Work request: Which of the lines below include the word "email"? Pull each one out.
# # # #
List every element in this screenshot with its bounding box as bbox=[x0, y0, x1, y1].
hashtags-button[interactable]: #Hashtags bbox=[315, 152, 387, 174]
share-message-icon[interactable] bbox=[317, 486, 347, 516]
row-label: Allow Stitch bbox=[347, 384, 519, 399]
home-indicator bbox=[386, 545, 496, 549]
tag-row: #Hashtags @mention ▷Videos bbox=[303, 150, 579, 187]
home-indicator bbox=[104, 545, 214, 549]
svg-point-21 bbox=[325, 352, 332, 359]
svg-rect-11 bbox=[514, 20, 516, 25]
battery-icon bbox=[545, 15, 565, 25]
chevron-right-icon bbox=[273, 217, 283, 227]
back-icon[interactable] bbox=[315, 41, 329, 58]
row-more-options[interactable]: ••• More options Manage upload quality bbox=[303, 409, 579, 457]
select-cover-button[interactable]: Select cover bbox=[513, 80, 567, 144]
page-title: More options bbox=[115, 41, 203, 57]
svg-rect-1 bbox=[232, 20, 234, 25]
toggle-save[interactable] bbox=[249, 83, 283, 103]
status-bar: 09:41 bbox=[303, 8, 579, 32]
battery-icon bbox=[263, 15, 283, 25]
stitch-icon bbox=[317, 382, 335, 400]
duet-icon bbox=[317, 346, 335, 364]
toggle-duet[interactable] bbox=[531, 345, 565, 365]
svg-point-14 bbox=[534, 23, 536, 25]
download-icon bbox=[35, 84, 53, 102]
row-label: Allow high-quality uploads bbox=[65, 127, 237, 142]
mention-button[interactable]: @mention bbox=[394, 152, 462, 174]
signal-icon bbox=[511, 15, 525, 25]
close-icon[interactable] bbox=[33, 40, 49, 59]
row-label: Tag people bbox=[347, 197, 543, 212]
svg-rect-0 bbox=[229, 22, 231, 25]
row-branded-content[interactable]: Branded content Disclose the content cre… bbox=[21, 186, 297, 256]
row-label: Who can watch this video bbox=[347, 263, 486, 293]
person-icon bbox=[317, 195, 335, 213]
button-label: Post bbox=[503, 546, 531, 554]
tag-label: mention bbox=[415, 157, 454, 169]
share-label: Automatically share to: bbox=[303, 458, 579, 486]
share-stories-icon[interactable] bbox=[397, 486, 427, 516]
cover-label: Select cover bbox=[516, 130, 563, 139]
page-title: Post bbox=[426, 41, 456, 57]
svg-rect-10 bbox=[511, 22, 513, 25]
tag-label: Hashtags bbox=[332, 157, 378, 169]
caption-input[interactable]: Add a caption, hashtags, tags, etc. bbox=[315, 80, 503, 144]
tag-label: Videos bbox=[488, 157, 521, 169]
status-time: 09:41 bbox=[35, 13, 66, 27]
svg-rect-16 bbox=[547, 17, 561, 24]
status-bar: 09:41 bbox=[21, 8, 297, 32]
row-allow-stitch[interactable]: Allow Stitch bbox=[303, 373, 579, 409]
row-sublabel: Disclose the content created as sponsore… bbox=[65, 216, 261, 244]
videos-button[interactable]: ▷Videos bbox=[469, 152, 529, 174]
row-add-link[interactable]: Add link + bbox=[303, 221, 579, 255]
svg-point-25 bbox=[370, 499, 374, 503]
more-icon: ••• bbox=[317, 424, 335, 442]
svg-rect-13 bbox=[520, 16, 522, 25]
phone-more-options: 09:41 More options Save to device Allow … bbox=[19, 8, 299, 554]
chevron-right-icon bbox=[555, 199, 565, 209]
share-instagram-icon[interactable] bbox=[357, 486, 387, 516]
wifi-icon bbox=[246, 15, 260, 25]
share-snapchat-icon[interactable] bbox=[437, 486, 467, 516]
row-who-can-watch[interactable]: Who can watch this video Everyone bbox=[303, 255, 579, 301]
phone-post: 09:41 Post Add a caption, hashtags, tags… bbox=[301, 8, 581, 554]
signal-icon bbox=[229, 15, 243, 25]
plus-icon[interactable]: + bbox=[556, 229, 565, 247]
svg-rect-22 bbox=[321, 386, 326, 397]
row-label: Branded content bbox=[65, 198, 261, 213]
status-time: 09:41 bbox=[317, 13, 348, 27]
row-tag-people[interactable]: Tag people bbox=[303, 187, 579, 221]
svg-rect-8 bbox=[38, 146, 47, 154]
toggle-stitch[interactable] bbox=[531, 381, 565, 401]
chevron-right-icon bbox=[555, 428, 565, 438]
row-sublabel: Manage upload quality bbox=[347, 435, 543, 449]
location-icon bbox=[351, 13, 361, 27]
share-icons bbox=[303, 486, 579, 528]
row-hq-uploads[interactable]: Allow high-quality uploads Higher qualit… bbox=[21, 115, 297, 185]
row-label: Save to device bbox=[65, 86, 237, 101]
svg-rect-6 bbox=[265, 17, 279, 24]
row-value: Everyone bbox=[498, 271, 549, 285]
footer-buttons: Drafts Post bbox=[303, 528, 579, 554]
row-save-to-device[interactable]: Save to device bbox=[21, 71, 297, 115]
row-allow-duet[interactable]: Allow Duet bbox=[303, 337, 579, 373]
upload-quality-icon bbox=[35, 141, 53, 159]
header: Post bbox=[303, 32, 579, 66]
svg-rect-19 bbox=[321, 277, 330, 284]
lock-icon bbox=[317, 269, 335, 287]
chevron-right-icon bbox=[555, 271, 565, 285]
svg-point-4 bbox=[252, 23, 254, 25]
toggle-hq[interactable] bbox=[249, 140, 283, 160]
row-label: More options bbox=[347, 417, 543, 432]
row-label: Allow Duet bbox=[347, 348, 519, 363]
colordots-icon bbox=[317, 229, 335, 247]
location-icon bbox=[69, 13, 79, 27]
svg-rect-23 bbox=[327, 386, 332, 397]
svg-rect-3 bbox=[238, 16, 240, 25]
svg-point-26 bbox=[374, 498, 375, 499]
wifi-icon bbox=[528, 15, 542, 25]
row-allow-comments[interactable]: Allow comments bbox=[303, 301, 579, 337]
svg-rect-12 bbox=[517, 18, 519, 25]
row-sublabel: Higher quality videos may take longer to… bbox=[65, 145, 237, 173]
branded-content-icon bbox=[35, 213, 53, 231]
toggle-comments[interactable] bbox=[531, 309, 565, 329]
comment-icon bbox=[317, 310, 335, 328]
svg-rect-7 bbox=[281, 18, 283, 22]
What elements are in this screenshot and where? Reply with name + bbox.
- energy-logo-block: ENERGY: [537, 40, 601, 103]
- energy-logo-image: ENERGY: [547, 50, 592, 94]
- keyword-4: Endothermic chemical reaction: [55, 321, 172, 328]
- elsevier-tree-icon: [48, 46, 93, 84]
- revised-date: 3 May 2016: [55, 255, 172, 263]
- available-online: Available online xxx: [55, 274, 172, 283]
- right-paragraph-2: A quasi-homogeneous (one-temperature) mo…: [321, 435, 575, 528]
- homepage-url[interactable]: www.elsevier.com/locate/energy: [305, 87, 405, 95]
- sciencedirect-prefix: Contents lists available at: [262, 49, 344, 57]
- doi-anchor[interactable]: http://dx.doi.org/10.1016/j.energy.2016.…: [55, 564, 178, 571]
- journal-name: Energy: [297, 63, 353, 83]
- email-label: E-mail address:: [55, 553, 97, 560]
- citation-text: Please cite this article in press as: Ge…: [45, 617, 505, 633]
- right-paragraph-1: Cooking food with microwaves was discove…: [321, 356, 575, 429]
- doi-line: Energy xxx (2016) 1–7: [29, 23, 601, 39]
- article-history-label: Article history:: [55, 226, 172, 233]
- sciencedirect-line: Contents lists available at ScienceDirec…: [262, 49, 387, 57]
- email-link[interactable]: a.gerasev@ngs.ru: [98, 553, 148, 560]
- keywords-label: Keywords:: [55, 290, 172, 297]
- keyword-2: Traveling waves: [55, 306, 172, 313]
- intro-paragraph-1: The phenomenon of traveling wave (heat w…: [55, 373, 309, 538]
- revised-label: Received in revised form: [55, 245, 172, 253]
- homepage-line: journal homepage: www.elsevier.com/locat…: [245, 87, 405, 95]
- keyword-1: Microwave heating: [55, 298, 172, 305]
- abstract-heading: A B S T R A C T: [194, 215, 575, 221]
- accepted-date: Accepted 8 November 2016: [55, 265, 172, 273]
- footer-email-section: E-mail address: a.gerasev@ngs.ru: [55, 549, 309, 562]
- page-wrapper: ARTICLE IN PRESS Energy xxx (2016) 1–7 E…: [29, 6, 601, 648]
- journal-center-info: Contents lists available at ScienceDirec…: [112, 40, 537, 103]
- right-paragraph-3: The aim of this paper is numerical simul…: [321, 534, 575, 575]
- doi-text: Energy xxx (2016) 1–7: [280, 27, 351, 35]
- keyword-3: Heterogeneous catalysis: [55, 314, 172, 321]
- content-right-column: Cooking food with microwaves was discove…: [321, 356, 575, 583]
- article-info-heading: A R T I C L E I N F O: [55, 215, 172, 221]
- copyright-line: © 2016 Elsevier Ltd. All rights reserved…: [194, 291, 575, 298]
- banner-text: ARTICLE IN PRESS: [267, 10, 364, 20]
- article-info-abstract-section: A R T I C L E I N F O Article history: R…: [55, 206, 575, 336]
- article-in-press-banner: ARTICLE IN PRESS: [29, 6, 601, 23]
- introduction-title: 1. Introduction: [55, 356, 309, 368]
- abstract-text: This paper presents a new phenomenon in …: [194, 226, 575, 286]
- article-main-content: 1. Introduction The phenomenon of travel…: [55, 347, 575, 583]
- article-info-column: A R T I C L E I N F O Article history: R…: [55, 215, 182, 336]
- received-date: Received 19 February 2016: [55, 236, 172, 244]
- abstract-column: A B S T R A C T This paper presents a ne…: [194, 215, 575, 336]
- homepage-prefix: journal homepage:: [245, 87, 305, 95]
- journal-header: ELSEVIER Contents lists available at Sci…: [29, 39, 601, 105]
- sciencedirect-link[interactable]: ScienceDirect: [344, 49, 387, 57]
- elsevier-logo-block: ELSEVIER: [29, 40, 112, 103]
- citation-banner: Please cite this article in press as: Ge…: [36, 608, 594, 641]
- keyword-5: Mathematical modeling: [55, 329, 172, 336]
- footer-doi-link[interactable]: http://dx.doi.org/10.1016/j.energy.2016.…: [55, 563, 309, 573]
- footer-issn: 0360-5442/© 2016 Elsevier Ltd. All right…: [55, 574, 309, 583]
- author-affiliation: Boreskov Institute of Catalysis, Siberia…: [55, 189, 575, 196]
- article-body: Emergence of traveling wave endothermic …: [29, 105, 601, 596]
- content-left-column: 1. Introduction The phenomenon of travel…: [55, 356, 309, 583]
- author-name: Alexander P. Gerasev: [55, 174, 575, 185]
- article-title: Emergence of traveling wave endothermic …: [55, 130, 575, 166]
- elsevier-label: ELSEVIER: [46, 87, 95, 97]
# # # #
Response:
- email-label: E-mail address:: [55, 553, 97, 560]
- email-link[interactable]: a.gerasev@ngs.ru: [98, 553, 148, 560]
- footer-email-section: E-mail address: a.gerasev@ngs.ru: [55, 549, 309, 562]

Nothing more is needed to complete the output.